How to use dbpedia spotlight docker image?

1.2k views Asked by At

I'm facing a problem with dbpedia spotlight. I can't seem to connect to the local docker image found here.

I used the command docker pull dbpedia/spotlight-english with docker run -i -p 2222:80 dbpedia/spotlight-english and then checked that the container is running with docker ps. Everything works fine.

After that, I try to query the server by running the curl given in the spotlight documentation:

curl http://0.0.0.0:2222/en/annotate  \
  --data-urlencode "text=President Obama called Wednesday on Congress to extend a tax break
  for students included in last year's economic stimulus package, arguing
  that the policy provides more generous assistance." \
  --data "confidence=0.35"

And the same with the following URLs:

All I get is curl: (52) Empty reply from server.

What am I not getting here? All help appreciated.

4

There are 4 answers

3
Sandro Athaide On

The correct is

curl -X POST \
  http://localhost:2222/rest/annotate \
  -H 'accept: application/json' \
  -H 'content-type: application/x-www-form-urlencoded' \
  --data-urlencode "text=President Obama called Wednesday on Congress to extend a tax break for students included in last year's economic stimulus package, arguing that the policy provides more generous assistance" \
  --data-urlencode "confidence=0.35"
2
AliOli On

The empty reply error indicates that nothing was listening on your local port 2222. This is caused by the docker command docker run -i -p 2222:80 dbpedia/spotlight-english, in which the Spotlight container's port 2222 is mapped to port 80 on the host machine.

With the correct request syntax, as @Sandro has shared, the example should work on a locally running docker container with the url http://localhost:80/rest/annotate (or by omitting the port number altogether, given that 80 is the default).

0
Laharika Vidiyala On

To run the docker image of English version:

  1. docker run -i -p 2222: 80 dbpedia / spotlight-english spotlight.sh

  2. Open the localhost and give the text in the below format: localhost: 2222 / rest / annotate?
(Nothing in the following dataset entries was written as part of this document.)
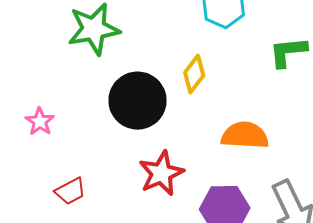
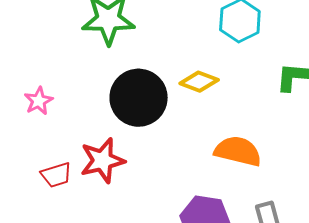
yellow diamond: (194, 74) -> (199, 82), turned 63
red star: (161, 173) -> (102, 160), moved

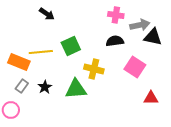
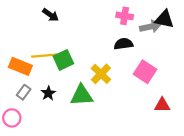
black triangle: (153, 37) -> (164, 19), moved
green square: (71, 46) -> (63, 60), moved
yellow cross: (94, 69) -> (101, 74), turned 30

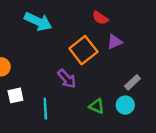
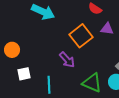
purple triangle: (115, 42) -> (107, 29), turned 32
green triangle: (97, 106) -> (92, 83), size x1.5

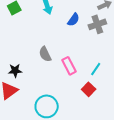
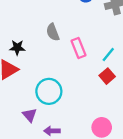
red square: (89, 89) -> (107, 76), moved

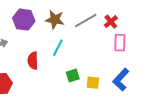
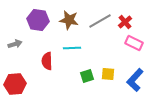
pink rectangle: (120, 43) -> (134, 43), turned -66
cyan line: (58, 48) -> (72, 48), turned 60
yellow square: (93, 83) -> (108, 74), moved

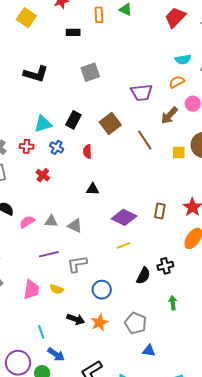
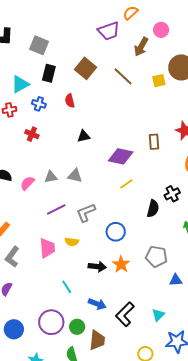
gray square: (90, 72) -> (39, 45), moved, turned -36
orange semicircle: (177, 82) -> (131, 13), moved
blue arrow: (56, 354) -> (97, 304), moved

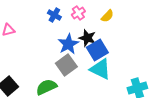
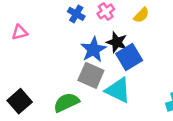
gray square: (66, 65) -> (91, 75), turned -30
cyan triangle: (100, 69) -> (118, 90), moved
Text = TextYouWantToAnnotate & confidence = 0.2 & support = 20

Example:

localhost:2222/rest/annotate?text=When I was growing up, my zealously frugal parents refused to buy anything from a bookstore, insisting that the local library had whatever it was we could possibly want to read. Faced with a small child’s intensive lobbying for repeated storytelling sessions with a lavishly illustrated picture book, my father would borrow one from the library and photocopy it. I still remember how anything colorful on the page (i.e. everything) would get transformed into dark blobs, the toner blurring the text and smudging my fingers.&confidence=0.2&support=20

0
AHH On

The error "Empty reply from server" actually comes from Docker, not from Spotlight. It simply means that docker, which received your request on port 2222, didn't receive a response from the container's port 80.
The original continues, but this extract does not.